[[ Input data open ]]

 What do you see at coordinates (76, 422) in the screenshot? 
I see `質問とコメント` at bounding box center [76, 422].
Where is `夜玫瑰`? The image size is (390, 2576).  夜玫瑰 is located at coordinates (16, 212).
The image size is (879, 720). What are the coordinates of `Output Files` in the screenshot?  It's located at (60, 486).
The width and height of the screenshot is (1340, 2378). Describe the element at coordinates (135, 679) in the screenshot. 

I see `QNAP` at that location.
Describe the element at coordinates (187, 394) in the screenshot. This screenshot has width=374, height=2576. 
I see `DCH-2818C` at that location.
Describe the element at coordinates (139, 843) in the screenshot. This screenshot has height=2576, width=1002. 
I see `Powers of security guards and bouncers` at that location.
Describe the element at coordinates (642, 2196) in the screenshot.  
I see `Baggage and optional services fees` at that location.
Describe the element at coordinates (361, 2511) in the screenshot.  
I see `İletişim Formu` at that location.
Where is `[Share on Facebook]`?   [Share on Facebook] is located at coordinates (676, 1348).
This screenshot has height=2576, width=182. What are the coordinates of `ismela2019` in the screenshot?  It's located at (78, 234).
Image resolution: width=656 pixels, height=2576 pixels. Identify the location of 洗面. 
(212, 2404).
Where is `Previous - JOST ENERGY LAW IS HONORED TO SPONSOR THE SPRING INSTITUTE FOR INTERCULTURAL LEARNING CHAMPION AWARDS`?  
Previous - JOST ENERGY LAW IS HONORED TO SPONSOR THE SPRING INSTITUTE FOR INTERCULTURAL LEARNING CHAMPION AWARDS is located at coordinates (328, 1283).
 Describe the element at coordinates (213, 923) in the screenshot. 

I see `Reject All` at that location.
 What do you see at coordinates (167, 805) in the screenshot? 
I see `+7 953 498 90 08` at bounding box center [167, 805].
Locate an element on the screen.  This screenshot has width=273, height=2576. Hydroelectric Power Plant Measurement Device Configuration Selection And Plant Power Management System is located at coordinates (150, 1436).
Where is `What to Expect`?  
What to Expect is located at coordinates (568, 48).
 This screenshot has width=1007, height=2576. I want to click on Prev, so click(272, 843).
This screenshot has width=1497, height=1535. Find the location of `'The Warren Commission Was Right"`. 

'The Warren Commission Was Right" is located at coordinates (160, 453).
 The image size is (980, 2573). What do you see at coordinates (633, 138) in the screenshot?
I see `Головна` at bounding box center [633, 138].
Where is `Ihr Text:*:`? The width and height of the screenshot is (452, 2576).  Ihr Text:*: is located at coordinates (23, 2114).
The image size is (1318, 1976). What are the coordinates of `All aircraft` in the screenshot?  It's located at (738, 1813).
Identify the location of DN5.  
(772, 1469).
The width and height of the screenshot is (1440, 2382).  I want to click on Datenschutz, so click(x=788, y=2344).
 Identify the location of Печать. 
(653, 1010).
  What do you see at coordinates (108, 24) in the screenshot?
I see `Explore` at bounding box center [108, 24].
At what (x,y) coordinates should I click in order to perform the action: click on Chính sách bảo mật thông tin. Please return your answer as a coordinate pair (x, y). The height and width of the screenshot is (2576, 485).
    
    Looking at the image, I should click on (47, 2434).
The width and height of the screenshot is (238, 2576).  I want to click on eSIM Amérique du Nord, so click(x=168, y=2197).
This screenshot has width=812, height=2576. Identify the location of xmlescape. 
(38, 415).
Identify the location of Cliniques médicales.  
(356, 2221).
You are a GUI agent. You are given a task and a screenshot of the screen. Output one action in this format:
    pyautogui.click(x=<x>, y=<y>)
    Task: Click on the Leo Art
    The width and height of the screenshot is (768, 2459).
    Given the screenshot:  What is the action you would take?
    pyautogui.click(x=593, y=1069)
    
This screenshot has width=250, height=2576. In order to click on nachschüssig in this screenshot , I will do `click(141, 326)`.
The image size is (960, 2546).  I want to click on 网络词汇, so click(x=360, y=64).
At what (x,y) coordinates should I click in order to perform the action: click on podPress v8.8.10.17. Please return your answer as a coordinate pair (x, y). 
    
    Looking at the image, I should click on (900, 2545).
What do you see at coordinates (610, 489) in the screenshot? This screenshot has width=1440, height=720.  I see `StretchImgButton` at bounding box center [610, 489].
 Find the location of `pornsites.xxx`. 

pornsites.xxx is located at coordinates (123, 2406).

[[ Input data closed ]]

Your assignment: Reproduce every entry above. Make each line identical to the original.

Finished exercise:
 What do you see at coordinates (76, 422) in the screenshot? 
I see `質問とコメント` at bounding box center [76, 422].
Where is `夜玫瑰`? The image size is (390, 2576).  夜玫瑰 is located at coordinates (16, 212).
The image size is (879, 720). What are the coordinates of `Output Files` in the screenshot?  It's located at (60, 486).
The width and height of the screenshot is (1340, 2378). Describe the element at coordinates (135, 679) in the screenshot. 

I see `QNAP` at that location.
Describe the element at coordinates (187, 394) in the screenshot. This screenshot has width=374, height=2576. 
I see `DCH-2818C` at that location.
Describe the element at coordinates (139, 843) in the screenshot. This screenshot has height=2576, width=1002. 
I see `Powers of security guards and bouncers` at that location.
Describe the element at coordinates (642, 2196) in the screenshot.  
I see `Baggage and optional services fees` at that location.
Describe the element at coordinates (361, 2511) in the screenshot.  
I see `İletişim Formu` at that location.
Where is `[Share on Facebook]`?   [Share on Facebook] is located at coordinates (676, 1348).
This screenshot has height=2576, width=182. What are the coordinates of `ismela2019` in the screenshot?  It's located at (78, 234).
Image resolution: width=656 pixels, height=2576 pixels. Identify the location of 洗面. 
(212, 2404).
Where is `Previous - JOST ENERGY LAW IS HONORED TO SPONSOR THE SPRING INSTITUTE FOR INTERCULTURAL LEARNING CHAMPION AWARDS`?  
Previous - JOST ENERGY LAW IS HONORED TO SPONSOR THE SPRING INSTITUTE FOR INTERCULTURAL LEARNING CHAMPION AWARDS is located at coordinates (328, 1283).
 Describe the element at coordinates (213, 923) in the screenshot. 

I see `Reject All` at that location.
 What do you see at coordinates (167, 805) in the screenshot? 
I see `+7 953 498 90 08` at bounding box center [167, 805].
Locate an element on the screen.  This screenshot has width=273, height=2576. Hydroelectric Power Plant Measurement Device Configuration Selection And Plant Power Management System is located at coordinates (150, 1436).
Where is `What to Expect`?  
What to Expect is located at coordinates (568, 48).
 This screenshot has width=1007, height=2576. I want to click on Prev, so click(272, 843).
This screenshot has width=1497, height=1535. Find the location of `'The Warren Commission Was Right"`. 

'The Warren Commission Was Right" is located at coordinates (160, 453).
 The image size is (980, 2573). What do you see at coordinates (633, 138) in the screenshot?
I see `Головна` at bounding box center [633, 138].
Where is `Ihr Text:*:`? The width and height of the screenshot is (452, 2576).  Ihr Text:*: is located at coordinates (23, 2114).
The image size is (1318, 1976). What are the coordinates of `All aircraft` in the screenshot?  It's located at (738, 1813).
Identify the location of DN5.  
(772, 1469).
The width and height of the screenshot is (1440, 2382).  I want to click on Datenschutz, so click(x=788, y=2344).
 Identify the location of Печать. 
(653, 1010).
  What do you see at coordinates (108, 24) in the screenshot?
I see `Explore` at bounding box center [108, 24].
At what (x,y) coordinates should I click in order to perform the action: click on Chính sách bảo mật thông tin. Please return your answer as a coordinate pair (x, y). The height and width of the screenshot is (2576, 485).
    
    Looking at the image, I should click on (47, 2434).
The width and height of the screenshot is (238, 2576).  I want to click on eSIM Amérique du Nord, so click(x=168, y=2197).
This screenshot has width=812, height=2576. Identify the location of xmlescape. 
(38, 415).
Identify the location of Cliniques médicales.  
(356, 2221).
You are a GUI agent. You are given a task and a screenshot of the screen. Output one action in this format:
    pyautogui.click(x=<x>, y=<y>)
    Task: Click on the Leo Art
    The width and height of the screenshot is (768, 2459).
    Given the screenshot:  What is the action you would take?
    pyautogui.click(x=593, y=1069)
    
This screenshot has width=250, height=2576. In order to click on nachschüssig in this screenshot , I will do `click(141, 326)`.
The image size is (960, 2546).  I want to click on 网络词汇, so click(x=360, y=64).
At what (x,y) coordinates should I click in order to perform the action: click on podPress v8.8.10.17. Please return your answer as a coordinate pair (x, y). 
    
    Looking at the image, I should click on (900, 2545).
What do you see at coordinates (610, 489) in the screenshot? This screenshot has width=1440, height=720.  I see `StretchImgButton` at bounding box center [610, 489].
 Find the location of `pornsites.xxx`. 

pornsites.xxx is located at coordinates (123, 2406).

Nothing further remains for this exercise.